(Page images and extracted text)
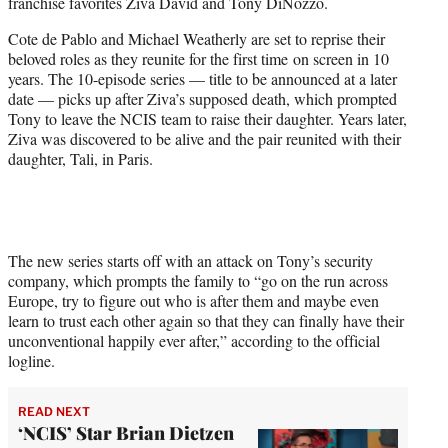
franchise favorites Ziva David and Tony DiNozzo.
e
r
Cote de Pablo and Michael Weatherly are set to reprise their
)
beloved roles as they reunite for the first time on screen in 10
years. The 10-episode series — title to be announced at a later
date — picks up after Ziva’s supposed death, which prompted
Tony to leave the NCIS team to raise their daughter. Years later,
Ziva was discovered to be alive and the pair reunited with their
daughter, Tali, in Paris.
The new series starts off with an attack on Tony’s security
company, which prompts the family to “go on the run across
Europe, try to figure out who is after them and maybe even
learn to trust each other again so that they can finally have their
unconventional happily ever after,” according to the official
logline.
READ NEXT
‘NCIS’ Star Brian Dietzen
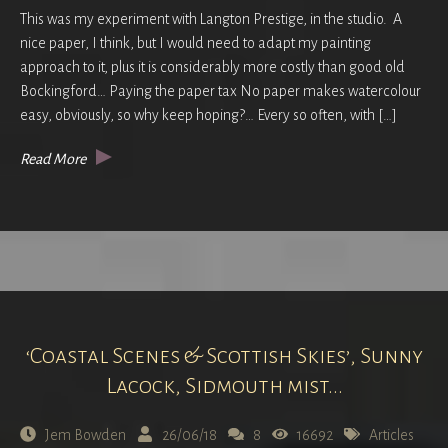
This was my experiment with Langton Prestige, in the studio. A
nice paper, I think, but I would need to adapt my painting
approach to it, plus it is considerably more costly than good old
Bockingford… Paying the paper tax No paper makes watercolour
easy, obviously, so why keep hoping?… Every so often, with […]
Read More
‘Coastal Scenes & Scottish Skies’, Sunny
Lacock, Sidmouth mist...
Jem Bowden
26/06/18
8
16692
Articles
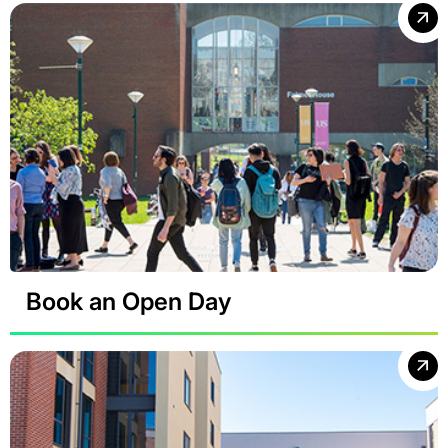
Book an Open Day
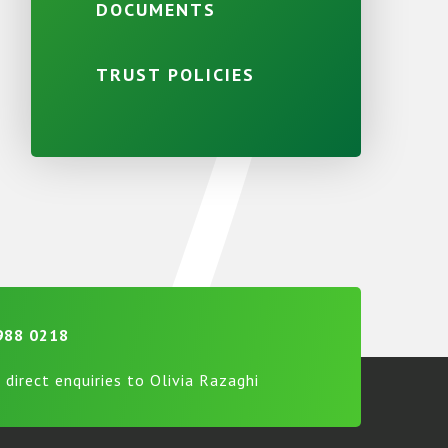
DOCUMENTS
TRUST POLICIES
988 0218
 direct enquiries to Olivia Razaghi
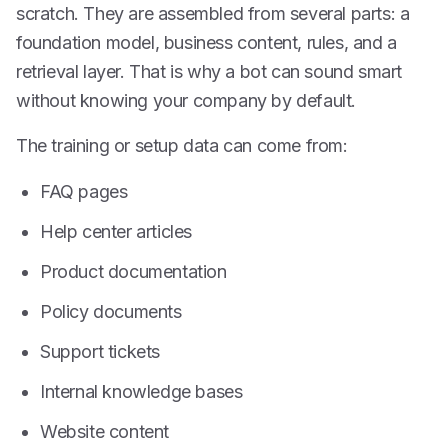
scratch. They are assembled from several parts: a
foundation model, business content, rules, and a
retrieval layer. That is why a bot can sound smart
without knowing your company by default.
The training or setup data can come from:
FAQ pages
Help center articles
Product documentation
Policy documents
Support tickets
Internal knowledge bases
Website content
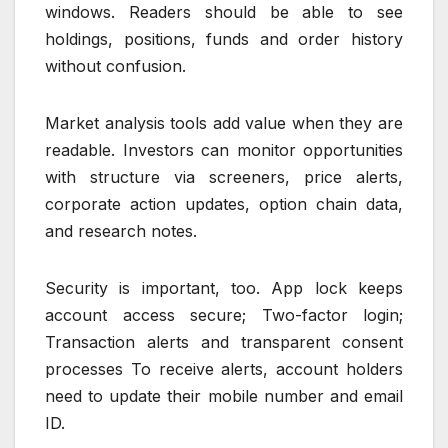
windows. Readers should be able to see
holdings, positions, funds and order history
without confusion.
Market analysis tools add value when they are
readable. Investors can monitor opportunities
with structure via screeners, price alerts,
corporate action updates, option chain data,
and research notes.
Security is important, too. App lock keeps
account access secure; Two-factor login;
Transaction alerts and transparent consent
processes To receive alerts, account holders
need to update their mobile number and email
ID.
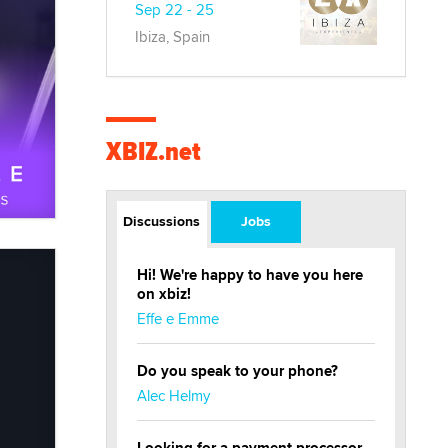
Sep 22 - 25
Ibiza, Spain
XBIZ.net
Discussions
Jobs
Hi! We're happy to have you here
on xbiz!
Effe e Emme
Do you speak to your phone?
Alec Helmy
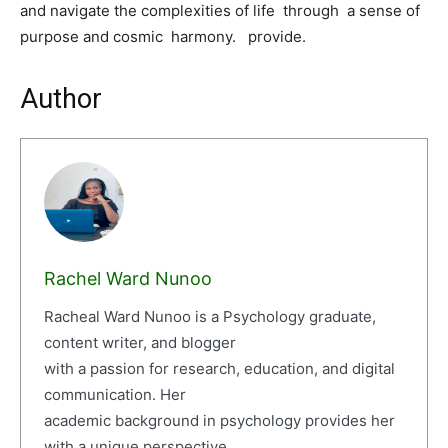
and navigate the complexities of life through a sense of
purpose and cosmic harmony. provide.
Author
Rachel Ward Nunoo
Racheal Ward Nunoo is a Psychology graduate,
content writer, and blogger
with a passion for research, education, and digital
communication. Her
academic background in psychology provides her
with a unique perspective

▸ **ACTIVITY**: Every entry above needs to be copied exactly, and no pictures go with it.

▸ **RESULT FOR THIS TASK**:
franchise favorites Ziva David and Tony DiNozzo.
e
r
Cote de Pablo and Michael Weatherly are set to reprise their
)
beloved roles as they reunite for the first time on screen in 10
years. The 10-episode series — title to be announced at a later
date — picks up after Ziva’s supposed death, which prompted
Tony to leave the NCIS team to raise their daughter. Years later,
Ziva was discovered to be alive and the pair reunited with their
daughter, Tali, in Paris.
The new series starts off with an attack on Tony’s security
company, which prompts the family to “go on the run across
Europe, try to figure out who is after them and maybe even
learn to trust each other again so that they can finally have their
unconventional happily ever after,” according to the official
logline.
READ NEXT
‘NCIS’ Star Brian Dietzen
This was my experiment with Langton Prestige, in the studio. A
nice paper, I think, but I would need to adapt my painting
approach to it, plus it is considerably more costly than good old
Bockingford… Paying the paper tax No paper makes watercolour
easy, obviously, so why keep hoping?… Every so often, with […]
Read More
‘Coastal Scenes & Scottish Skies’, Sunny
Lacock, Sidmouth mist...
Jem Bowden
26/06/18
8
16692
Articles
Book an Open Day
DOCUMENTS
TRUST POLICIES
988 0218
 direct enquiries to Olivia Razaghi
scratch. They are assembled from several parts: a
foundation model, business content, rules, and a
retrieval layer. That is why a bot can sound smart
without knowing your company by default.
The training or setup data can come from:
FAQ pages
Help center articles
Product documentation
Policy documents
Support tickets
Internal knowledge bases
Website content
windows. Readers should be able to see
holdings, positions, funds and order history
without confusion.
Market analysis tools add value when they are
readable. Investors can monitor opportunities
with structure via screeners, price alerts,
corporate action updates, option chain data,
and research notes.
Security is important, too. App lock keeps
account access secure; Two-factor login;
Transaction alerts and transparent consent
processes To receive alerts, account holders
need to update their mobile number and email
ID.
Sep 22 - 25
Ibiza, Spain
XBIZ.net
Discussions
Jobs
Hi! We're happy to have you here
on xbiz!
Effe e Emme
Do you speak to your phone?
Alec Helmy
and navigate the complexities of life through a sense of
purpose and cosmic harmony. provide.
Author
Rachel Ward Nunoo
Racheal Ward Nunoo is a Psychology graduate,
content writer, and blogger
with a passion for research, education, and digital
communication. Her
academic background in psychology provides her
with a unique perspective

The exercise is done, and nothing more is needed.